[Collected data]

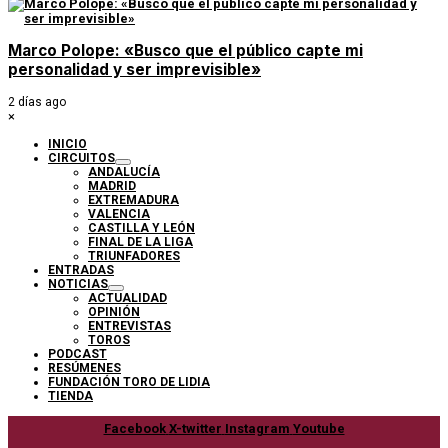
Marco Polope: «Busco que el público capte mi
personalidad y ser imprevisible»
2 días ago
×
INICIO
CIRCUITOS
ANDALUCÍA
MADRID
EXTREMADURA
VALENCIA
CASTILLA Y LEÓN
FINAL DE LA LIGA
TRIUNFADORES
ENTRADAS
NOTICIAS
ACTUALIDAD
OPINIÓN
ENTREVISTAS
TOROS
PODCAST
RESÚMENES
FUNDACIÓN TORO DE LIDIA
TIENDA
Facebook
X-twitter
Instagram
Youtube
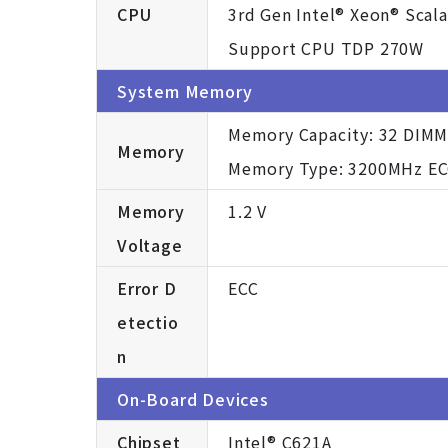
CPU
3rd Gen Intel® Xeon® Scal
Support CPU TDP 270W
System Memory
Memory Capacity: 32 DIMM
Memory
Memory Type: 3200MHz E
Memory
1.2 V
Voltage
Error D
ECC
etectio
n
On-Board Devices
Chipset
Intel® C621A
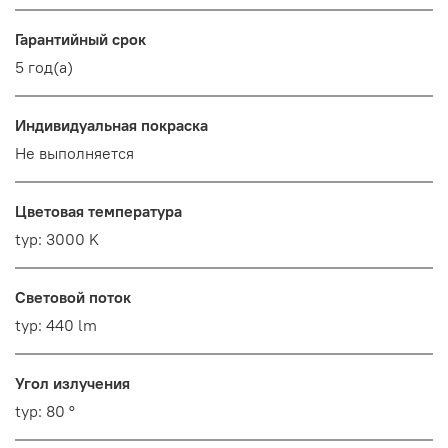
Гарантийный срок
5 год(а)
Индивидуальная покраска
Не выполняется
Цветовая температура
typ: 3000 K
Световой поток
typ: 440 lm
Угол излучения
typ: 80 °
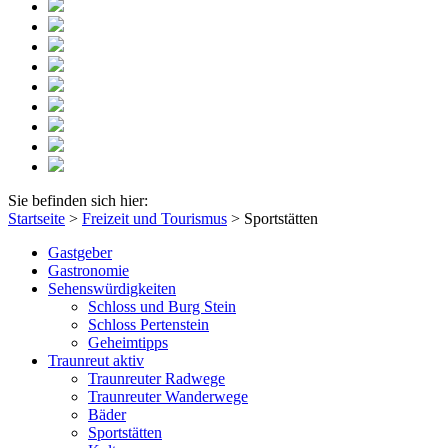
Sie befinden sich hier:
Startseite
>
Freizeit und Tourismus
>
Sportstätten
Gastgeber
Gastronomie
Sehenswürdigkeiten
Schloss und Burg Stein
Schloss Pertenstein
Geheimtipps
Traunreut aktiv
Traunreuter Radwege
Traunreuter Wanderwege
Bäder
Sportstätten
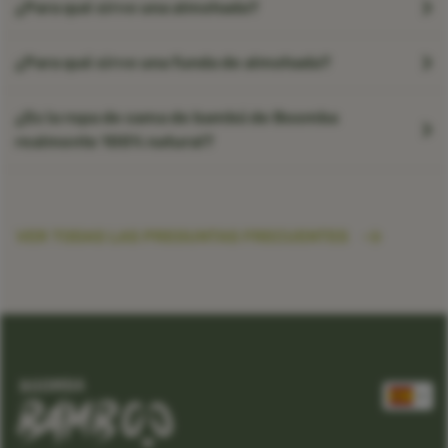
¿Para qué sirve una almohada?
¿Para qué sirve una funda de almohada?
¿Es la ropa de cama de bambú de Boomba
realmente 100% natural?
VER TODAS LAS PREGUNTAS FRECUENTES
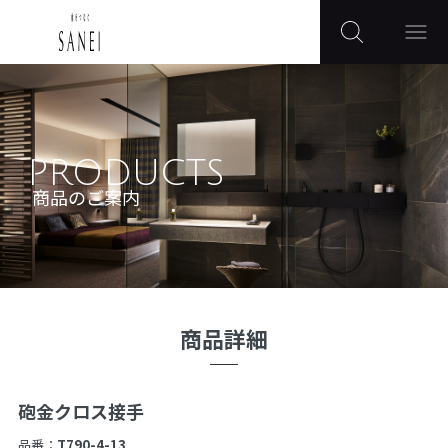
PRODUCTS
商品のご案内
商品詳細
砲金クロス接手
品番：
T790-4-13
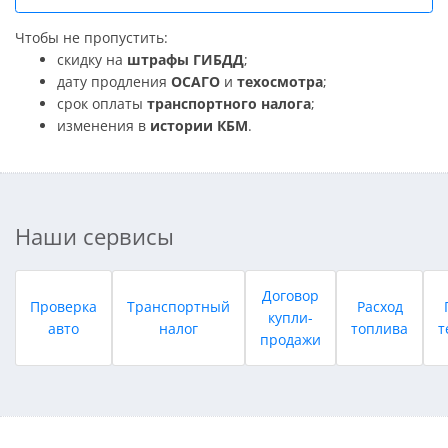
Чтобы не пропустить:
скидку на
штрафы ГИБДД
;
дату продления
ОСАГО
и
техосмотра
;
срок оплаты
транспортного налога
;
изменения в
истории КБМ
.
Наши сервисы
Договор
Проверка
Транспортный
Расход
купли-
авто
налог
топлива
т
продажи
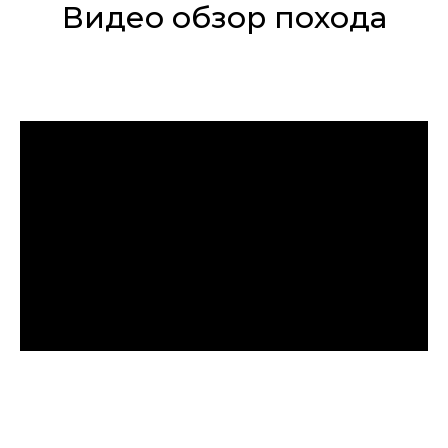
Видео обзор похода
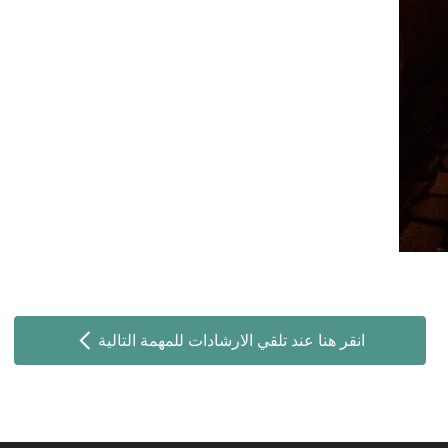
انقر هنا عند تلقي الارشادات للمهمة التالية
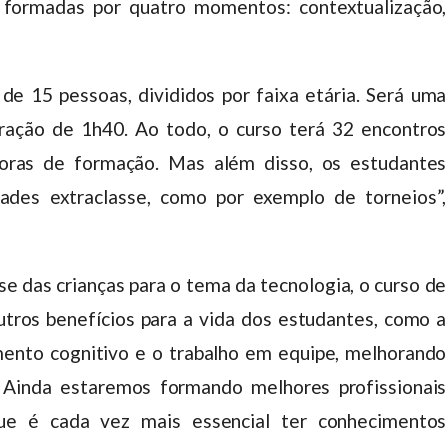
 formadas por quatro momentos: contextualização,
e 15 pessoas, divididos por faixa etária. Será uma
ração de 1h40. Ao todo, o curso terá 32 encontros
ras de formação. Mas além disso, os estudantes
dades extraclasse, como por exemplo de torneios”,
se das crianças para o tema da tecnologia, o curso de
outros benefícios para a vida dos estudantes, como a
mento cognitivo e o trabalho em equipe, melhorando
Ainda estaremos formando melhores profissionais
ue é cada vez mais essencial ter conhecimentos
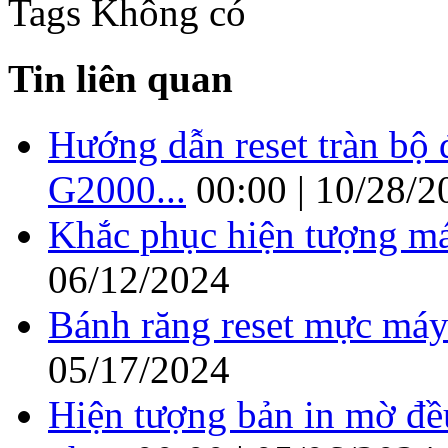
Tags
Không có
Tin liên quan
Hướng dẫn reset tràn b
G2000...
00:00 | 10/28/2
Khắc phục hiện tượng má
06/12/2024
Bánh răng reset mực máy
05/17/2024
Hiện tượng bản in mờ đề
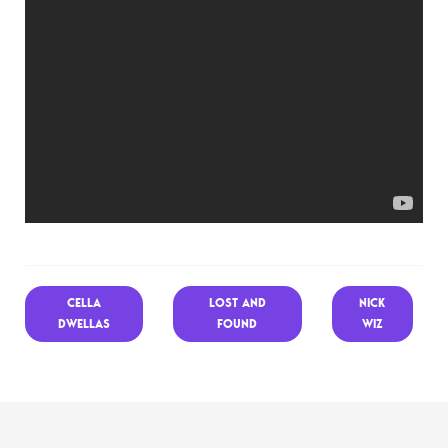
CELLA
LOST AND
NICK
DWELLAS
FOUND
WIZ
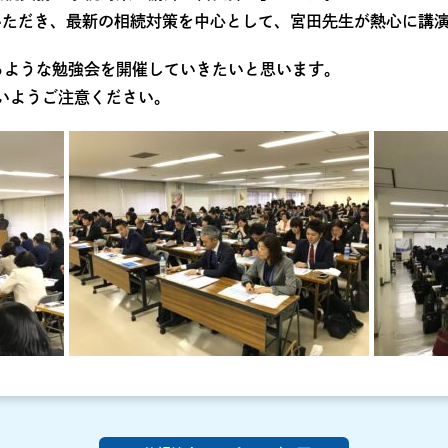
いただき、最新の相続対策を中心として、宮田先生が熱心に講
るような勉強会を開催していきたいと思います。
ないようご注意ください。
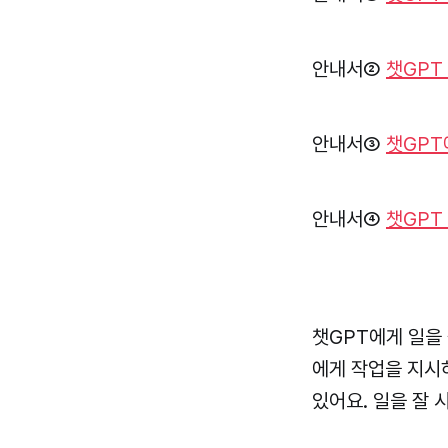
안내서②
챗GPT
안내서③
챗GPT
안내서④
챗GPT
챗GPT에게 일을
에게 작업을 지시
있어요. 일을 잘 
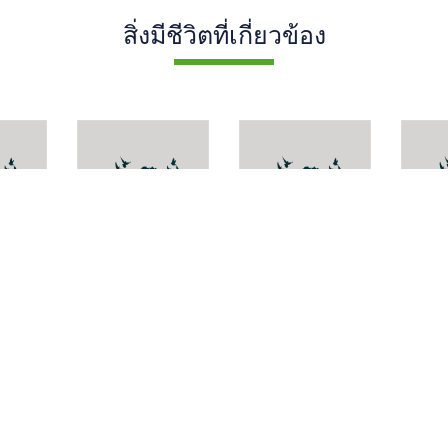
สิ่งมีชีวิตที่เกี่ยวข้อง
s
Knoxia
Uncaria
Selli
roxburghii
scandens
griffi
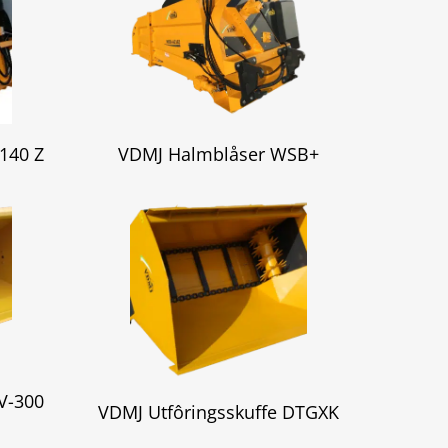
140 Z
VDMJ Halmblåser WSB+
V-300
VDMJ Utfôringsskuffe DTGXK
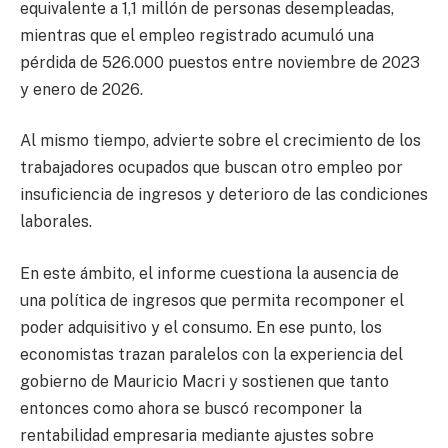
equivalente a 1,1 millón de personas desempleadas,
mientras que el empleo registrado acumuló una
pérdida de 526.000 puestos entre noviembre de 2023
y enero de 2026.
Al mismo tiempo, advierte sobre el crecimiento de los
trabajadores ocupados que buscan otro empleo por
insuficiencia de ingresos y deterioro de las condiciones
laborales.
En este ámbito, el informe cuestiona la ausencia de
una política de ingresos que permita recomponer el
poder adquisitivo y el consumo. En ese punto, los
economistas trazan paralelos con la experiencia del
gobierno de Mauricio Macri y sostienen que tanto
entonces como ahora se buscó recomponer la
rentabilidad empresaria mediante ajustes sobre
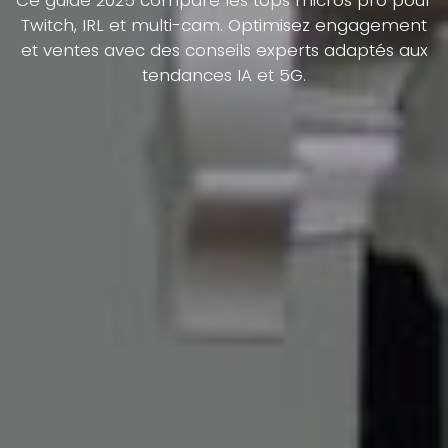
Ce guide 2025 compare les tops micros pro pour
Twitch, IRL et multi-cam. Optimisez engagement
et ventes avec des conseils experts adaptés aux
tendances IA et 5G.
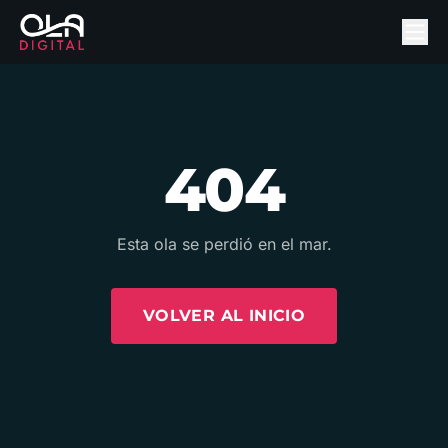
404
Esta ola se perdió en el mar.
VOLVER AL INICIO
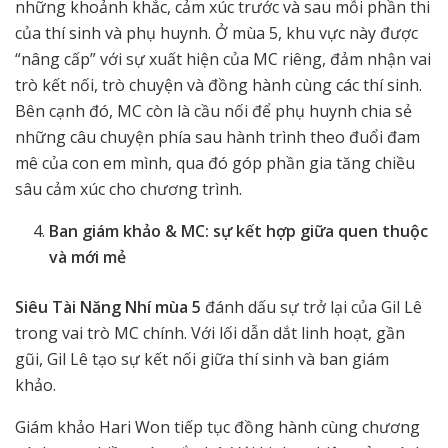
những khoảnh khắc, cảm xúc trước và sau mỗi phần thi
của thí sinh và phụ huynh. Ở mùa 5, khu vực này được
“nâng cấp” với sự xuất hiện của MC riêng, đảm nhận vai
trò kết nối, trò chuyện và đồng hành cùng các thí sinh.
Bên cạnh đó, MC còn là cầu nối để phụ huynh chia sẻ
những câu chuyện phía sau hành trình theo đuổi đam
mê của con em mình, qua đó góp phần gia tăng chiều
sâu cảm xúc cho chương trình.
Ban giám khảo & MC: sự kết hợp giữa quen thuộc
và mới mẻ
Siêu Tài Năng Nhí mùa 5
đánh dấu sự trở lại của Gil Lê
trong vai trò MC chính. Với lối dẫn dắt linh hoạt, gần
gũi, Gil Lê tạo sự kết nối giữa thí sinh và ban giám
khảo.
Giám khảo Hari Won tiếp tục đồng hành cùng chương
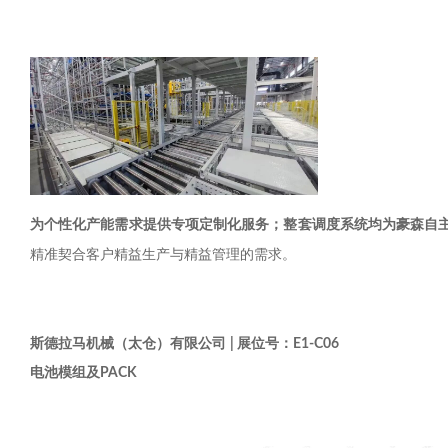
为个性化产能需求提供专项定制化服务；整套调度系统均为豪森自
精准契合客户精益生产与精益管理的需求。
公司
展位号：
斯德拉马机械（太仓）有限
|
E1-C06
电池模组及
PACK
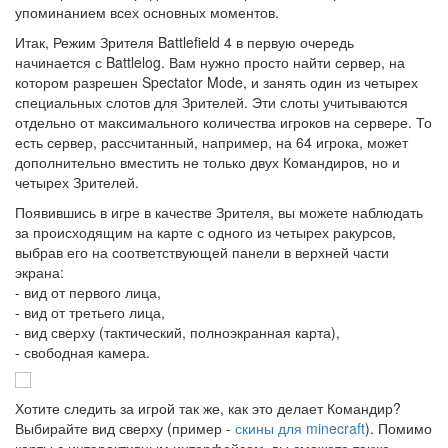
упоминанием всех основных моментов.
Итак, Режим Зрителя Battlefield 4 в первую очередь
начинается с Battlelog. Вам нужно просто найти сервер, на
котором разрешен Spectator Mode, и занять один из четырех
специальных слотов для Зрителей. Эти слоты учитываются
отдельно от максимального количества игроков на сервере. То
есть сервер, рассчитанный, например, на 64 игрока, может
дополнительно вместить не только двух Командиров, но и
четырех Зрителей.
Появившись в игре в качестве Зрителя, вы можете наблюдать
за происходящим на карте с одного из четырех ракурсов,
выбрав его на соответствующей панели в верхней части
экрана:
- вид от первого лица,
- вид от третьего лица,
- вид сверху (тактический, полноэкранная карта),
- свободная камера.
Хотите следить за игрой так же, как это делает Командир?
Выбирайте вид сверху (пример -
скины для minecraft
). Помимо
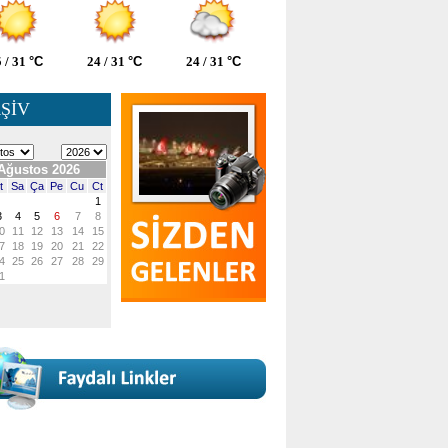
 / 31
°C
24 / 31
°C
24 / 31
°C
ŞİV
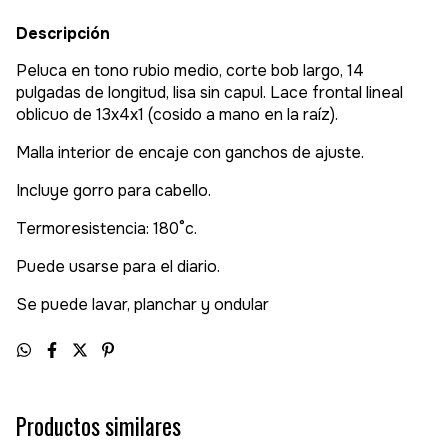
Descripción
Peluca en tono rubio medio, corte bob largo, 14
pulgadas de longitud, lisa sin capul. Lace frontal lineal
oblicuo de 13x4x1 (cosido a mano en la raíz).
Malla interior de encaje con ganchos de ajuste.
Incluye gorro para cabello.
Termoresistencia: 180°c.
Puede usarse para el diario.
Se puede lavar, planchar y ondular
Productos similares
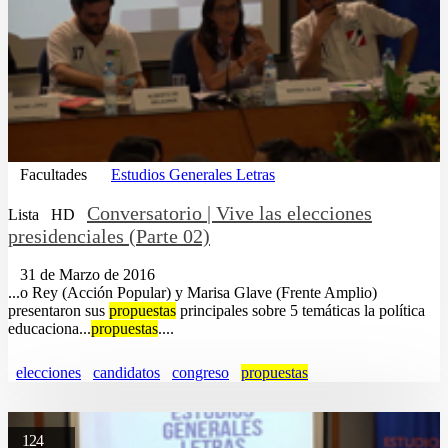
Facultades
Estudios Generales Letras
Conversatorio | Vive las elecciones
Lista
HD
presidenciales (Parte 02)
31 de Marzo de 2016
...o Rey (Acción Popular) y Marisa Glave (Frente Amplio)
presentaron sus
propuestas
principales sobre 5 temáticas la política
educaciona...
propuestas
....
elecciones
candidatos
congreso
propuestas
124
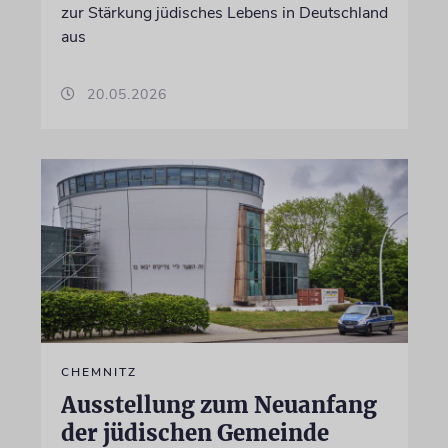
zur Stärkung jüdisches Lebens in Deutschland
aus
20.05.2026
CHEMNITZ
Ausstellung zum Neuanfang
der jüdischen Gemeinde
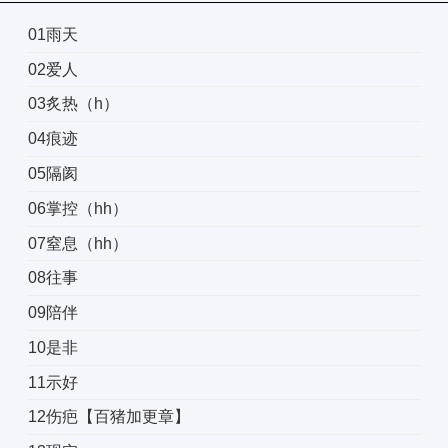
01雨天
02爱人
03炙热（h）
04痕迹
05隔阂
06掌控（hh）
07窒息（hh）
08往事
09陪伴
10是非
11示好
12伤疤【百猪加更章】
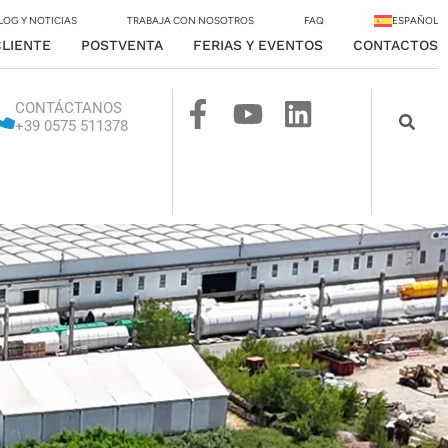
LOG Y NOTICIAS
TRABAJA CON NOSOTROS
FAQ
ESPAÑOL
CLIENTE
POSTVENTA
FERIAS Y EVENTOS
CONTACTOS
CONTÁCTANOS
+39 0575 511378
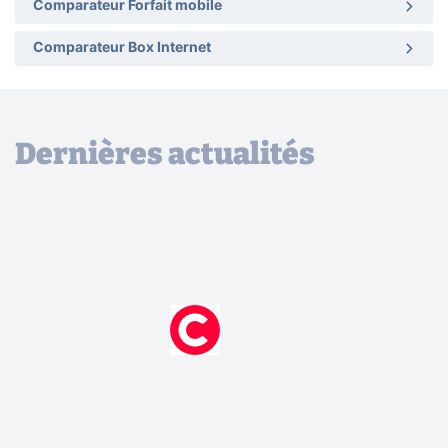
Comparateur Forfait mobile
Comparateur Box Internet
Dernières actualités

Work item: Beginning at the line with "Productos similares", reproduce word for word each line through the last line of the records. Include both ends but no pictures.

Reply:
Productos similares
Facultades
Estudios Generales Letras
Conversatorio | Vive las elecciones
Lista
HD
presidenciales (Parte 02)
31 de Marzo de 2016
...o Rey (Acción Popular) y Marisa Glave (Frente Amplio)
presentaron sus
propuestas
principales sobre 5 temáticas la política
educaciona...
propuestas
....
elecciones
candidatos
congreso
propuestas
124
zur Stärkung jüdisches Lebens in Deutschland
aus
20.05.2026
CHEMNITZ
Ausstellung zum Neuanfang
der jüdischen Gemeinde
01雨天
02爱人
03炙热（h）
04痕迹
05隔阂
06掌控（hh）
07窒息（hh）
08往事
09陪伴
10是非
11示好
12伤疤【百猪加更章】
LOG Y NOTICIAS
TRABAJA CON NOSOTROS
FAQ
ESPAÑOL
CLIENTE
POSTVENTA
FERIAS Y EVENTOS
CONTACTOS
CONTÁCTANOS
+39 0575 511378
Comparateur Forfait mobile
Comparateur Box Internet
Dernières actualités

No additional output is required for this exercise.